--- INSTRUCTIONS FOR THE TASK ---
Report each line of the records where "Flood" occurs.

━━━━━ DATA PROVIDED

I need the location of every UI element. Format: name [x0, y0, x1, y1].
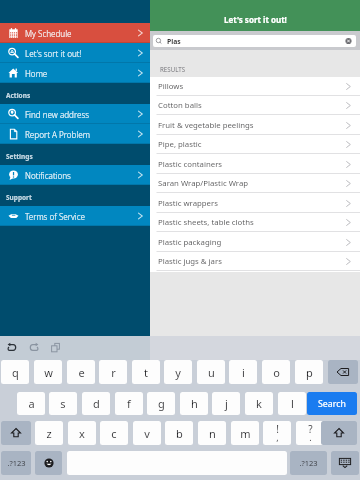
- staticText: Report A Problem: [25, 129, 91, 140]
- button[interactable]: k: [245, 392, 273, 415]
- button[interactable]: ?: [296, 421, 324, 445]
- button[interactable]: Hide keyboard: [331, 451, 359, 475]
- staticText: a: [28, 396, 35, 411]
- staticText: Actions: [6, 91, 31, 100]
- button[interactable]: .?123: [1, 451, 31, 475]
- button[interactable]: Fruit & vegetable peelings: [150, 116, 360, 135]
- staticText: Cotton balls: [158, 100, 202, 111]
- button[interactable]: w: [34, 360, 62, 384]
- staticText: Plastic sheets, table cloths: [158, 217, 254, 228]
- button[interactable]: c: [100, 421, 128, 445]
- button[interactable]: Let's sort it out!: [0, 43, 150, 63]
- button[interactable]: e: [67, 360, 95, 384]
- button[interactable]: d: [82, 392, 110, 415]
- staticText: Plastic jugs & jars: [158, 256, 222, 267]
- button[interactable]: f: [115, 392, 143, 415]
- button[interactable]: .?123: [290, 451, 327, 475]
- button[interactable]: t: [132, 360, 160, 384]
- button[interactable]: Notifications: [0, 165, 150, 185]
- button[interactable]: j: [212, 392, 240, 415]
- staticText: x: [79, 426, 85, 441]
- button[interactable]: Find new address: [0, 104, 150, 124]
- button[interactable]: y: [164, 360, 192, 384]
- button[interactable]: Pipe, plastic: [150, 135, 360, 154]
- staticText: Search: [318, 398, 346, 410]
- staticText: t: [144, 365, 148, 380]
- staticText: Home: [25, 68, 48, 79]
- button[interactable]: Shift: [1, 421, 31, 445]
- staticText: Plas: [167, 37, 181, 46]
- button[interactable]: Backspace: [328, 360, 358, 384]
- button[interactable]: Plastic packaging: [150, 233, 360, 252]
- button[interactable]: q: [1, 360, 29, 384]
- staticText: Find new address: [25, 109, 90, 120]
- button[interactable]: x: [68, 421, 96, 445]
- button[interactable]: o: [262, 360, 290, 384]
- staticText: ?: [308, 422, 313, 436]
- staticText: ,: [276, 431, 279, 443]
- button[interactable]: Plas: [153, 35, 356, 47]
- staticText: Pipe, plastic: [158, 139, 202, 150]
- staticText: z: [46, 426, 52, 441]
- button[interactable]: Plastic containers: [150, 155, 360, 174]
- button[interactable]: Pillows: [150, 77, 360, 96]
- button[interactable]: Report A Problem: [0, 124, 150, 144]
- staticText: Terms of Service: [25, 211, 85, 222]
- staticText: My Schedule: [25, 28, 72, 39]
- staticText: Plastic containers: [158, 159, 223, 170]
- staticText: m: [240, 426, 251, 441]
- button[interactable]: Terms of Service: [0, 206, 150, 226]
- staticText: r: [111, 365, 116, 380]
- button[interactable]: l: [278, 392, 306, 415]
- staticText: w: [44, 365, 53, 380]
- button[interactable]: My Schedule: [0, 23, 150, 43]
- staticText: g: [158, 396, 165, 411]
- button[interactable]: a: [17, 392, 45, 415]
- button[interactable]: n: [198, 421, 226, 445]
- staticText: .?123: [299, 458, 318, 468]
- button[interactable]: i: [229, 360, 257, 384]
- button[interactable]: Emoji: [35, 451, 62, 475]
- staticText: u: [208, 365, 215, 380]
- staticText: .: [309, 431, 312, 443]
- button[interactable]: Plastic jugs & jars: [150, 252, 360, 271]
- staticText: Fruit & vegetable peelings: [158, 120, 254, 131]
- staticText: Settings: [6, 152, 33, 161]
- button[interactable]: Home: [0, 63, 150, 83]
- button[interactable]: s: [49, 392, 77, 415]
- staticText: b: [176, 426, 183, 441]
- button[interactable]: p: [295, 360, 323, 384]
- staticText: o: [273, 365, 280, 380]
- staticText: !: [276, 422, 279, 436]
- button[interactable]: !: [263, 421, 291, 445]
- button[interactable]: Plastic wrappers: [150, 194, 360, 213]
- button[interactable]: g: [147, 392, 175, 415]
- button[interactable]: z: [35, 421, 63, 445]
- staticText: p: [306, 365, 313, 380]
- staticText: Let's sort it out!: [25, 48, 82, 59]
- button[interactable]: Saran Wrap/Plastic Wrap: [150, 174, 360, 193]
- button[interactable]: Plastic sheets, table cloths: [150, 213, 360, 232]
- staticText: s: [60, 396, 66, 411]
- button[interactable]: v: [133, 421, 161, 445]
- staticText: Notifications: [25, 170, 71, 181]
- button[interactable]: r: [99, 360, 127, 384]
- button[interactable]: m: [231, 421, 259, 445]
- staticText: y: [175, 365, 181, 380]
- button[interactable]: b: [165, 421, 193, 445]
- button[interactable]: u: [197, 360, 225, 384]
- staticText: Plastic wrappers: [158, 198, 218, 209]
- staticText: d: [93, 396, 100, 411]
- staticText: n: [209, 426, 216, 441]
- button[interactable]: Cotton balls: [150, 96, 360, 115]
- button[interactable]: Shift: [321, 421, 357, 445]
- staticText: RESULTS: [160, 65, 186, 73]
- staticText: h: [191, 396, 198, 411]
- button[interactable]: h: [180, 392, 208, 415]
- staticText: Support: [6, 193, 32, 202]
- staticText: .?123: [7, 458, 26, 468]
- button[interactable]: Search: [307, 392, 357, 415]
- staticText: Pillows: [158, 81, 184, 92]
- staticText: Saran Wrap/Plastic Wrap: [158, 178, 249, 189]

━━━━━━━━━━
━━━━━ DATA PROVIDED

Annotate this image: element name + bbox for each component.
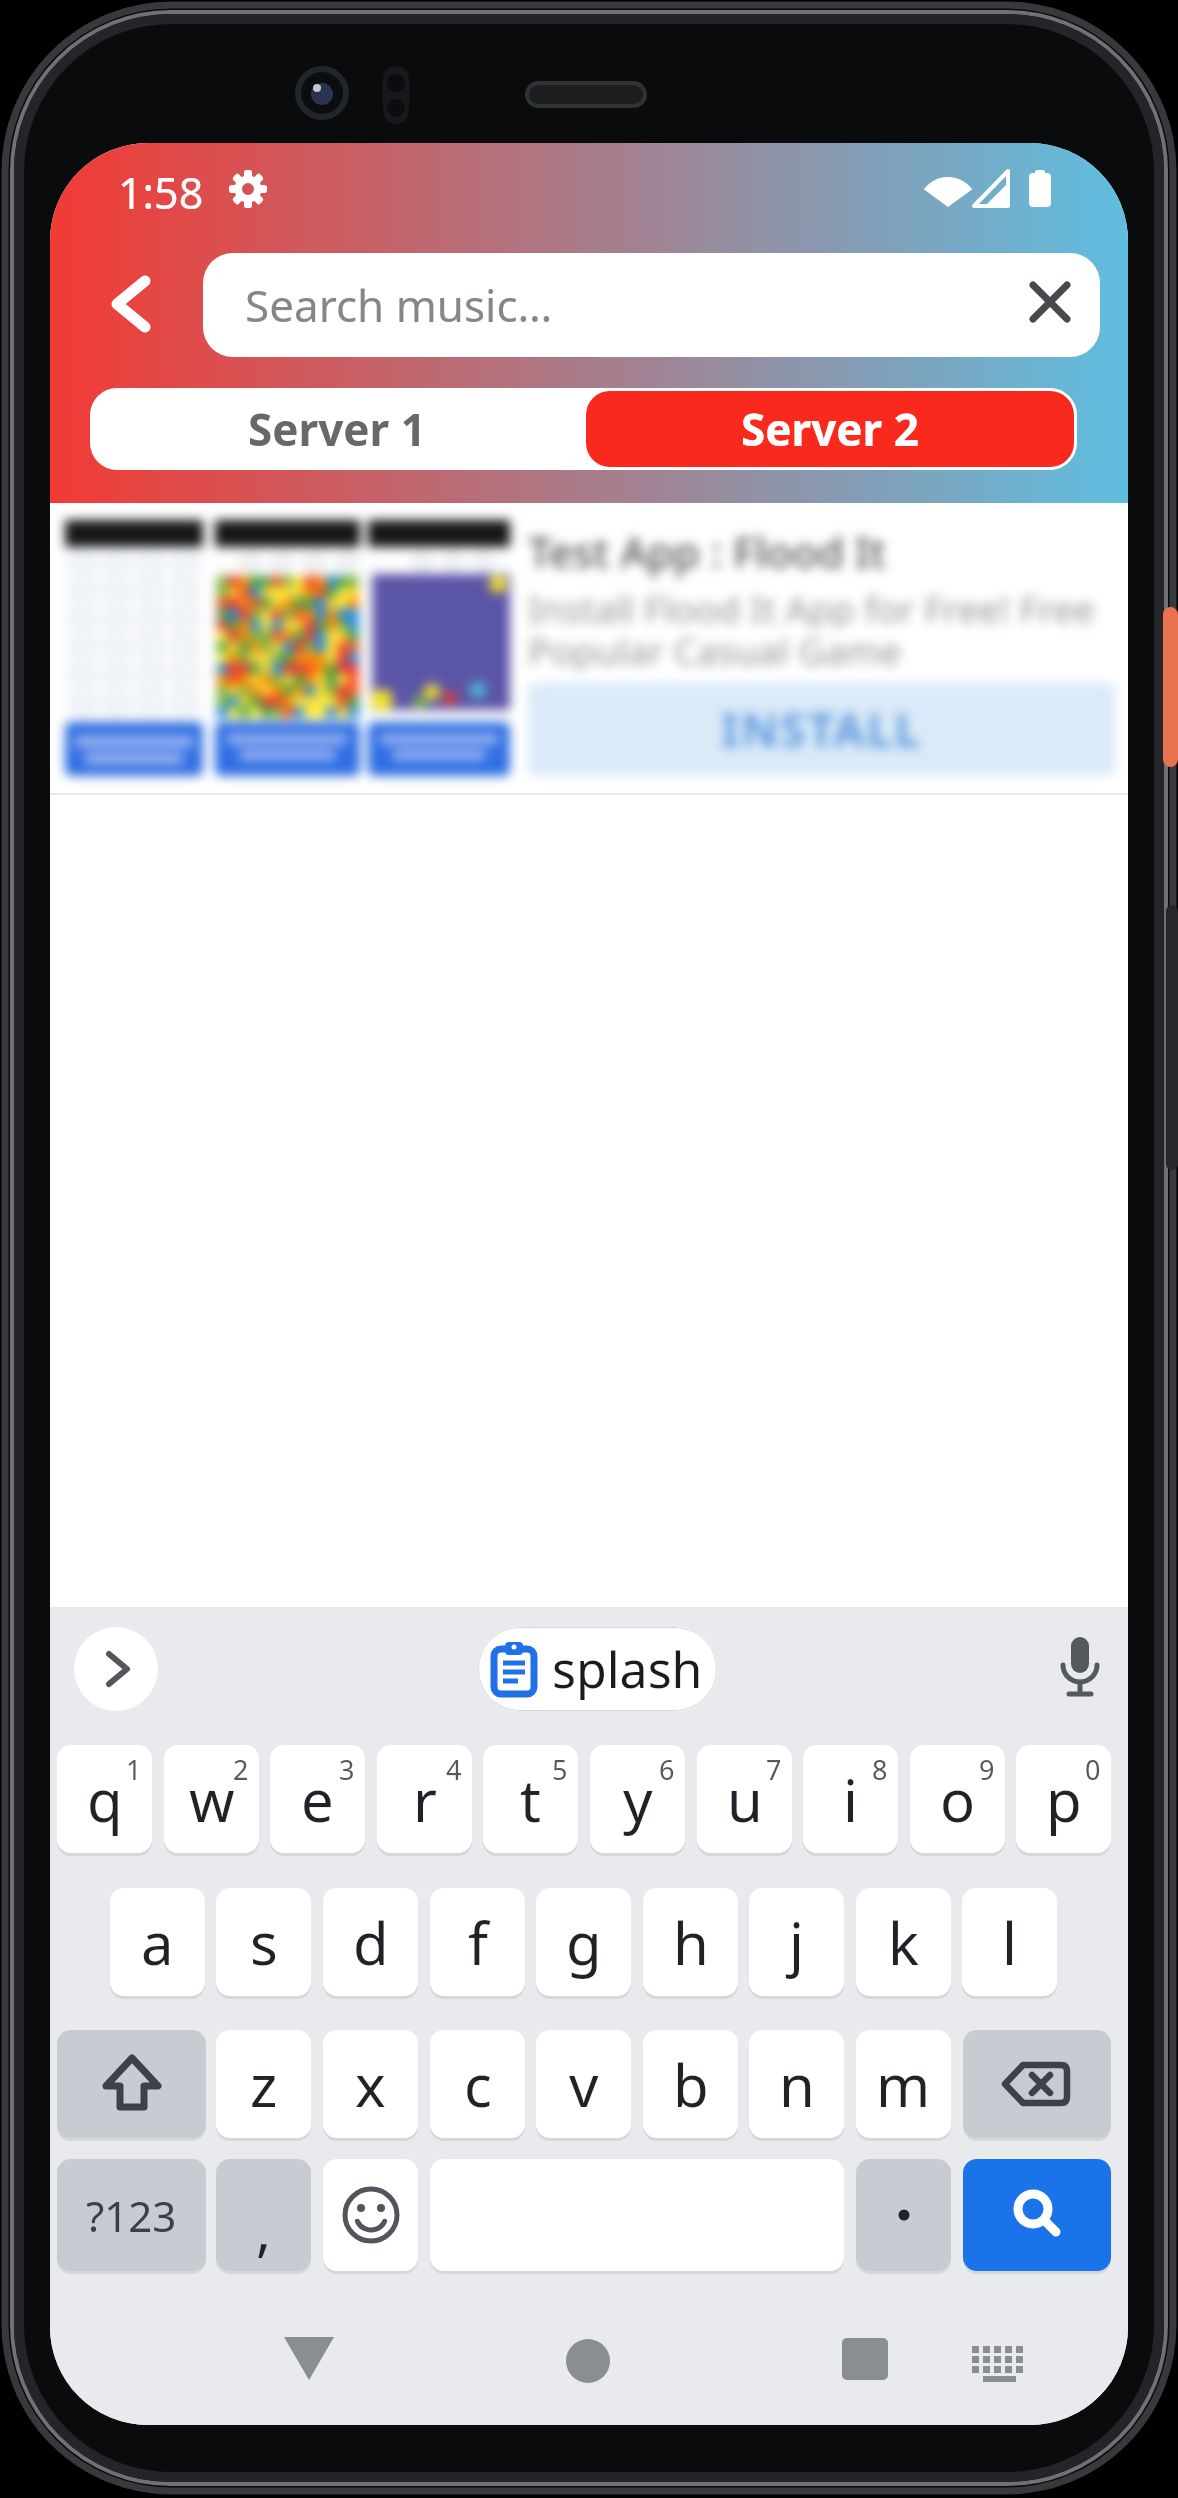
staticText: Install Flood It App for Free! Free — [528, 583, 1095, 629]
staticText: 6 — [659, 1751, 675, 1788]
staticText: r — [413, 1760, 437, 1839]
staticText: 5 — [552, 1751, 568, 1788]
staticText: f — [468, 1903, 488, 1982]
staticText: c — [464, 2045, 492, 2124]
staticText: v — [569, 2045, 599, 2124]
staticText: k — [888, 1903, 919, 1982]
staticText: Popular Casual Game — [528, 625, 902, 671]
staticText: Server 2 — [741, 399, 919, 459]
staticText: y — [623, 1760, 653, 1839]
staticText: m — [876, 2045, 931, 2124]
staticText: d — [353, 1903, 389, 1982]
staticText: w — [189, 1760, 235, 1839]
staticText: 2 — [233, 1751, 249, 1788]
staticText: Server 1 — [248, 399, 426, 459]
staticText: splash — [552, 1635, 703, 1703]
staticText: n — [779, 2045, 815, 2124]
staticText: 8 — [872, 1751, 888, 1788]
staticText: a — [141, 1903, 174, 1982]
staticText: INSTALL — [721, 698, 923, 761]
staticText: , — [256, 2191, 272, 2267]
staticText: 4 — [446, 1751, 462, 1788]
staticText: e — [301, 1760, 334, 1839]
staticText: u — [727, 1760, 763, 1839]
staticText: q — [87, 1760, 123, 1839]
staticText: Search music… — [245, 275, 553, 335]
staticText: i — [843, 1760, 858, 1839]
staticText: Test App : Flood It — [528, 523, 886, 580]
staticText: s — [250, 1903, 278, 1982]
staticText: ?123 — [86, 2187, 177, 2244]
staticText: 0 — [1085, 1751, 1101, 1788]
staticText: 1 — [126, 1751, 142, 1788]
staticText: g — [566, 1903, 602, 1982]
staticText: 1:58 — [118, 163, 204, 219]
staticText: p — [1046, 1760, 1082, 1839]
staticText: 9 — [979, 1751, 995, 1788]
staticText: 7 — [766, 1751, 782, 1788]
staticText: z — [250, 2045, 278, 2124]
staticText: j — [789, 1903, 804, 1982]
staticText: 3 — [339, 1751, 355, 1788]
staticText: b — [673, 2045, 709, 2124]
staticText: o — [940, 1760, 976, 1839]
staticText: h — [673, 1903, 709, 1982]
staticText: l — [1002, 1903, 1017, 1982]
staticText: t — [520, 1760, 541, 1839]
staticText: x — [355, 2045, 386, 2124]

━━━━━━━━━━

--- EXERCISE OUTPUT ---
staticText: Install Flood It App for Free! Free — [528, 583, 1095, 629]
staticText: Test App : Flood It — [528, 523, 886, 580]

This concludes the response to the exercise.